March 2005

Australia raises regulatory bar on herbal products

The Therapeutic Goods Administration (TGA) of the Australian government is planning to demand a “much more rigorous assessment” of all herbal and homeopathic ingredients used in complementary medicines.

The announcement was part of the government’s response to recommendations from an Expert Committee on Complementary Medicines in the Health System. That committee was formed in the aftermath of an April 2003 recall of more than 1,600 medicines (including products regulated as dietary supplements in the United States) manufactured by Pan Pharmaceuticals, a Sydney manufacturer.

The committee assessed the regulatory, health system, and industry structures for complementary medicines in Australia, and published its report 18 months ago (see http://www.tga.gov.au/docs/pdf/cmreport.pdf).
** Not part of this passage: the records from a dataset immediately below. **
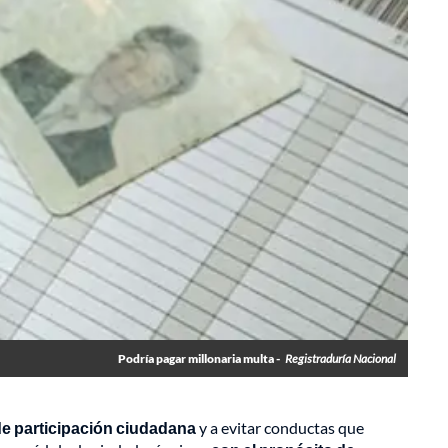
Podría pagar millonaria multa -
Registraduría Nacional
 de participación ciudadana
y a evitar conductas que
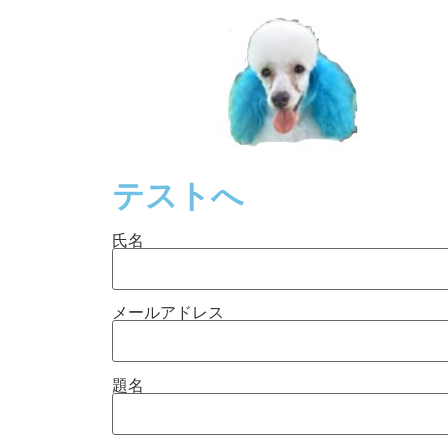
テストへ
氏名
メールアドレス
題名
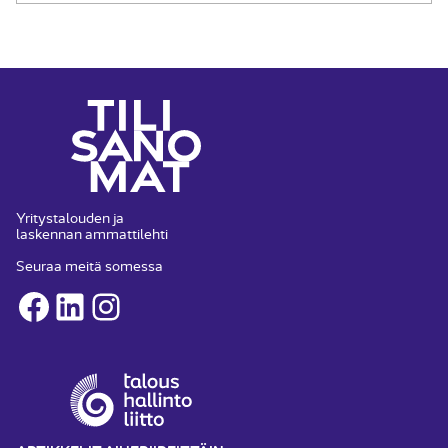
Yritystalouden ja
laskennan ammattilehti
Seuraa meitä somessa
Facebook
LinkedIn
Instagram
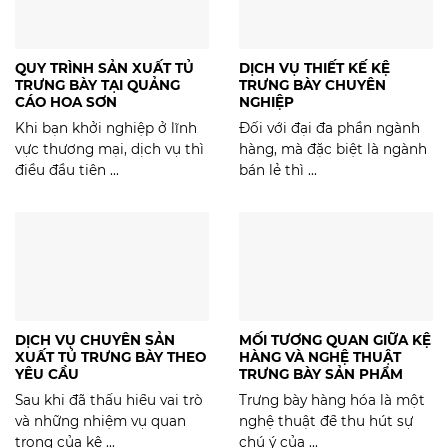
QUY TRÌNH SẢN XUẤT TỦ
DỊCH VỤ THIẾT KẾ KỆ
TRƯNG BÀY TẠI QUẢNG
TRƯNG BÀY CHUYÊN
CÁO HOA SƠN
NGHIỆP
Khi bạn khởi nghiệp ở lĩnh
Đối với đại đa phần ngành
vực thương mại, dịch vụ thì
hàng, mà đặc biệt là ngành
điều đầu tiên ...
bán lẻ thì ...
DỊCH VỤ CHUYÊN SẢN
MỐI TƯƠNG QUAN GIỮA KỆ
XUẤT TỦ TRƯNG BÀY THEO
HÀNG VÀ NGHỆ THUẬT
YÊU CẦU
TRƯNG BÀY SẢN PHẨM
Sau khi đã thấu hiểu vai trò
Trưng bày hàng hóa là một
và những nhiệm vụ quan
nghệ thuật để thu hút sự
trọng của kệ ...
chú ý của ...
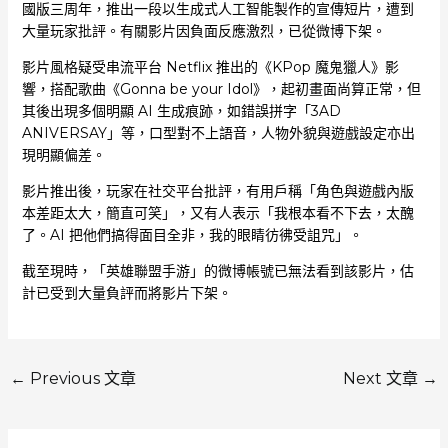
國版三周年，推出一段以生成式人工智能製作的宣傳短片，遭到
大量玩家批評。有關影片因負面反應激烈，已從微博下架。
影片風格疑受串流平台 Netflix 推出的《KPop 魔鬼獵人》影
響，搭配歌曲《Gonna be your Idol》，起初畫面尚算正常，但
其後出現多個明顯 AI 生成痕跡，如錯誤拼字「3AD
ANIVERSAY」等，口型對不上語音，人物外貌與遊戲設定亦出
現明顯偏差。
影片推出後，玩家在社交平台批評，有用戶稱「角色與遊戲內版
本差距太大，簡直可笑」，又有人表示「我根本看不下去，太醜
了。AI 把他們搞得面目全非，我的眼睛彷彿受詛咒」。
截至現時，「英雄聯盟手游」的微博帳號已無法看到該影片，估
計已受到大量負評而將影片下架。
←
Previous 文章
Next 文章
→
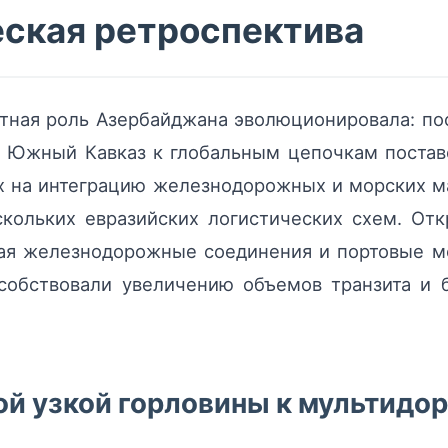
еская ретроспектива
ртная роль Азербайджана эволюционировала: п
 Южный Кавказ к глобальным цепочкам постав
ых на интеграцию железнодорожных и морских м
скольких евразийских логистических схем. От
ая железнодорожные соединения и портовые мо
особствовали увеличению объемов транзита и 
ой узкой горловины к мультид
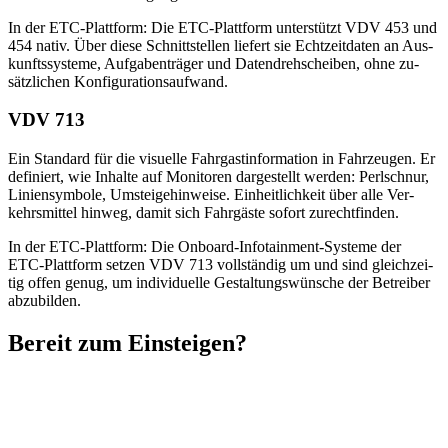
In der ETC-Platt­form: Die ETC-Platt­form un­ter­stützt VDV 453 und
454 na­tiv. Über die­se Schnitt­stel­len lie­fert sie Echt­zeit­da­ten an Aus­
kunfts­sys­te­me, Auf­ga­ben­trä­ger und Da­ten­dreh­schei­ben, ohne zu­
sätz­li­chen Kon­fi­gu­ra­ti­ons­auf­wand.
VDV 713
Ein Stan­dard für die vi­su­el­le Fahr­gast­in­for­ma­ti­on in Fahr­zeu­gen. Er
de­fi­niert, wie In­hal­te auf Mo­ni­to­ren dar­ge­stellt wer­den: Perl­schnur,
Li­nien­sym­bo­le, Um­stei­ge­hin­wei­se. Ein­heit­lich­keit über alle Ver­
kehrs­mit­tel hin­weg, da­mit sich Fahr­gäs­te so­fort zu­recht­fin­den.
In der ETC-Platt­form: Die On­board-In­fo­tain­ment-Sys­te­me der
ETC-Platt­form set­zen VDV 713 voll­stän­dig um und sind gleich­zei­
tig of­fen ge­nug, um in­di­vi­du­el­le Ge­stal­tungs­wün­sche der Be­trei­ber
ab­zu­bil­den.
Be­reit zum Ein­stei­gen?
Mobilität wird digitaler, vernetzter, anspruchsvoller. Lassen Sie uns
gemeinsam herausfinden, wie Ihr Betrieb davon profitiert. Unser
Team berät Sie gerne unverbindlich.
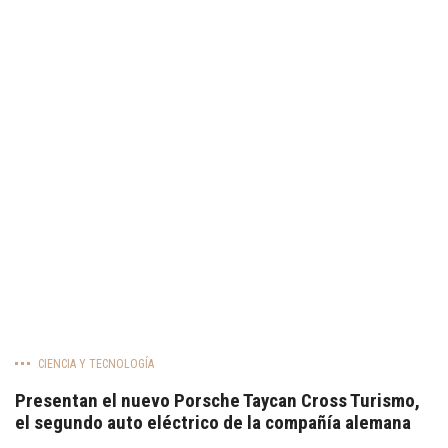
CIENCIA Y TECNOLOGÍA
Presentan el nuevo Porsche Taycan Cross Turismo,
el segundo auto eléctrico de la compañía alemana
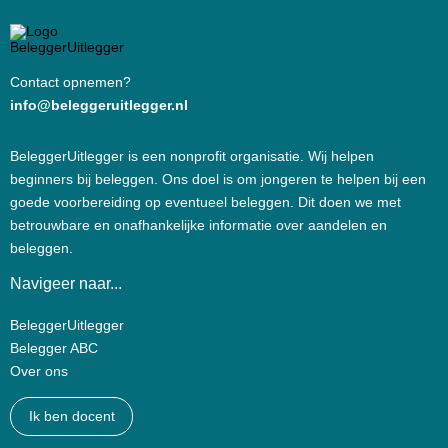
Contact opnemen?
info@beleggeruitlegger.nl
BeleggerUitlegger is een nonprofit organisatie. Wij helpen
beginners bij beleggen. Ons doel is om jongeren te helpen bij een
goede voorbereiding op eventueel beleggen. Dit doen we met
betrouwbare en onafhankelijke informatie over aandelen en
beleggen.
Navigeer naar...
BeleggerUitlegger
Belegger ABC
Over ons
Ik ben docent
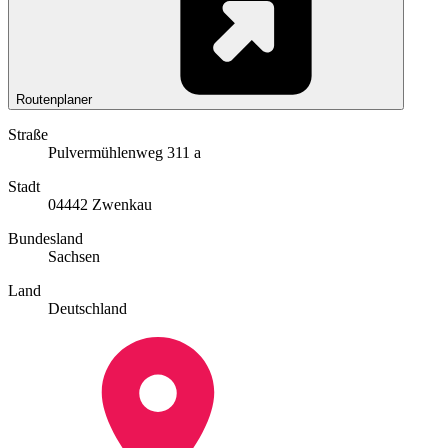
Routenplaner
Straße
Pulvermühlenweg 311 a
Stadt
04442 Zwenkau
Bundesland
Sachsen
Land
Deutschland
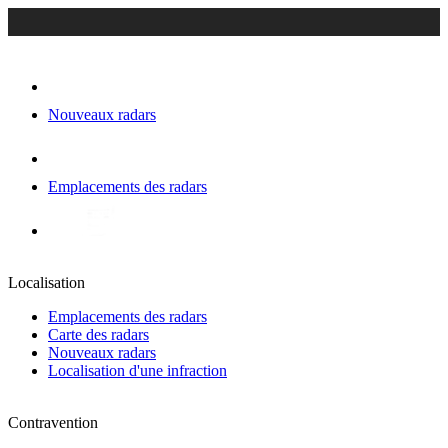
Nouveaux radars
Emplacements des radars
Localisation
Emplacements des radars
Carte des radars
Nouveaux radars
Localisation d'une infraction
Contravention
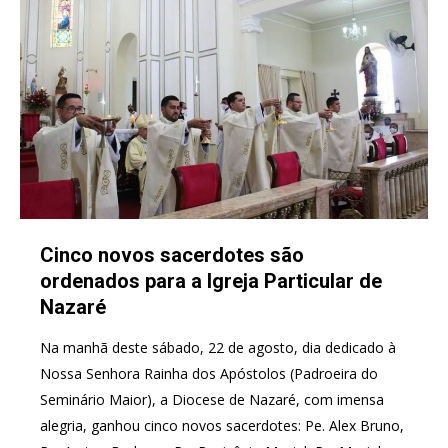
Cinco novos sacerdotes são
ordenados para a Igreja Particular de
Nazaré
Na manhã deste sábado, 22 de agosto, dia dedicado à
Nossa Senhora Rainha dos Apóstolos (Padroeira do
Seminário Maior), a Diocese de Nazaré, com imensa
alegria, ganhou cinco novos sacerdotes: Pe. Alex Bruno,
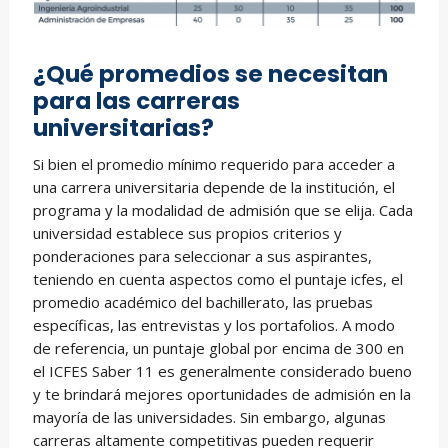
¿Qué promedios se necesitan
para las carreras
universitarias?
Si bien el promedio mínimo requerido para acceder a
una carrera universitaria depende de la institución, el
programa y la modalidad de admisión que se elija. Cada
universidad establece sus propios criterios y
ponderaciones para seleccionar a sus aspirantes,
teniendo en cuenta aspectos como el puntaje icfes, el
promedio académico del bachillerato, las pruebas
específicas, las entrevistas y los portafolios. A modo
de referencia, un puntaje global por encima de 300 en
el ICFES Saber 11 es generalmente considerado bueno
y te brindará mejores oportunidades de admisión en la
mayoría de las universidades. Sin embargo, algunas
carreras altamente competitivas pueden requerir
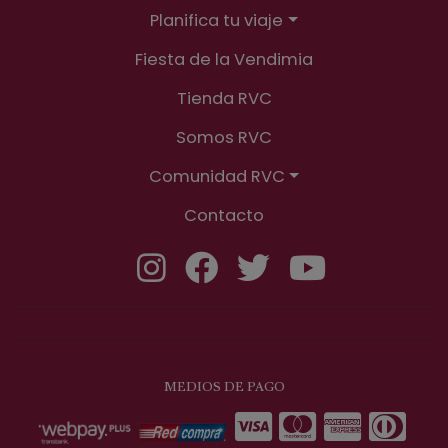
Planifica tu viaje
Fiesta de la Vendimia
Tienda RVC
Somos RVC
Comunidad RVC
Contacto
MEDIOS DE PAGO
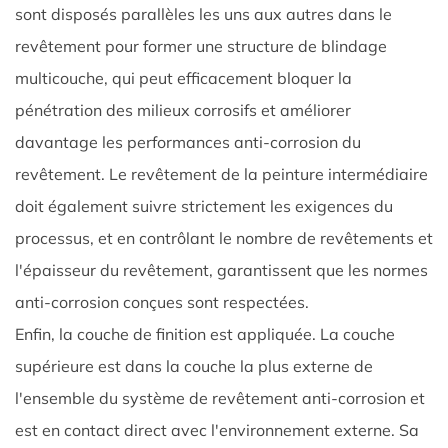
sont disposés parallèles les uns aux autres dans le
revêtement pour former une structure de blindage
multicouche, qui peut efficacement bloquer la
pénétration des milieux corrosifs et améliorer
davantage les performances anti-corrosion du
revêtement. Le revêtement de la peinture intermédiaire
doit également suivre strictement les exigences du
processus, et en contrôlant le nombre de revêtements et
l'épaisseur du revêtement, garantissent que les normes
anti-corrosion conçues sont respectées. ​
Enfin, la couche de finition est appliquée. La couche
supérieure est dans la couche la plus externe de
l'ensemble du système de revêtement anti-corrosion et
est en contact direct avec l'environnement externe. Sa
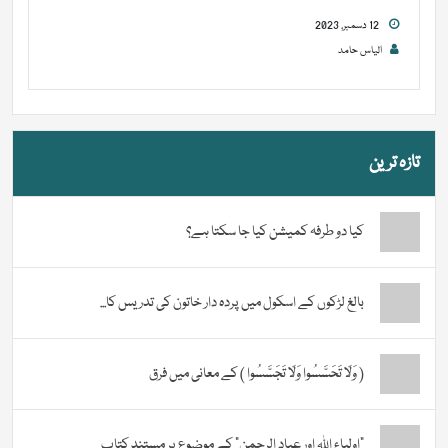
12 دسمبر, 2023
الیاس حامد
تازہ ترین
کیا دو طرفہ کمیشن کیا جا سکتا ہے؟
بالغ لڑکوں کے اسکول میں پردہ دار خاتون کی تدریس کا...
( وَلَا تَحَسَّسُوا وَلَا تَجَسَّسُوا ) کے معانی میں فرق
“اولیاء اللہ اور عباد الرحمن” کے موضوع پر مستند کتاب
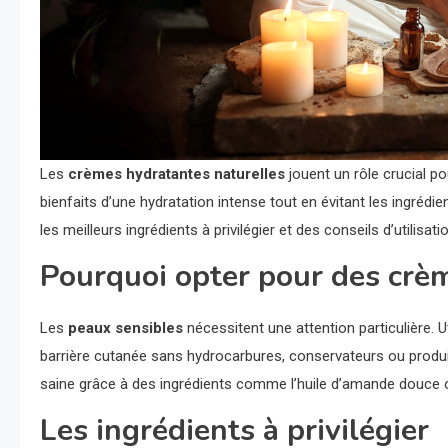
Les
crèmes hydratantes naturelles
jouent un rôle crucial p
bienfaits d’une hydratation intense tout en évitant les ingrédi
les meilleurs ingrédients à privilégier et des conseils d’utilisat
Pourquoi opter pour des crèm
Les
peaux sensibles
nécessitent une attention particulière. 
barrière cutanée sans hydrocarbures, conservateurs ou produi
saine grâce à des ingrédients comme l’huile d’amande douce ou
Les ingrédients à privilégier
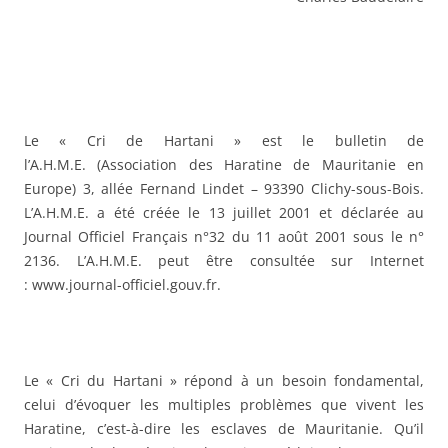
Le « Cri de Hartani » est le bulletin de
l’A.H.M.E. (Association des Haratine de Mauritanie en
Europe) 3, allée Fernand Lindet – 93390 Clichy-sous-Bois.
L’A.H.M.E. a été créée le 13 juillet 2001 et déclarée au
Journal Officiel Français n°32 du 11 août 2001 sous le n°
2136. L’A.H.M.E. peut être consultée sur Internet
: www.journal-officiel.gouv.fr.
Le « Cri du Hartani » répond à un besoin fondamental,
celui d’évoquer les multiples problèmes que vivent les
Haratine, c’est-à-dire les esclaves de Mauritanie. Qu’il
The government accepted nearly all of the committee’s 49 recommendations, expanding upon each in its response document. They include reviewing homeopathic and herbal medicines, raw herbs and other ingredients, and implementing new guidelines to verify claims. Further, quality standards for all ingredients used in complementary medicines will be enforced, and any ingredients suspected of causing fetal abnormalities will be banned from use other than in complementary products subject to the same scrutiny as that given to prescription drugs.

The government is to establish a database to identify researchers and centers of excellence on complementary medicines, and take more action to ensure consumers get reliable product information.

The TGA posted the full response document on its website at http://www.tga.gov.au/cm/cmresponse.pdf.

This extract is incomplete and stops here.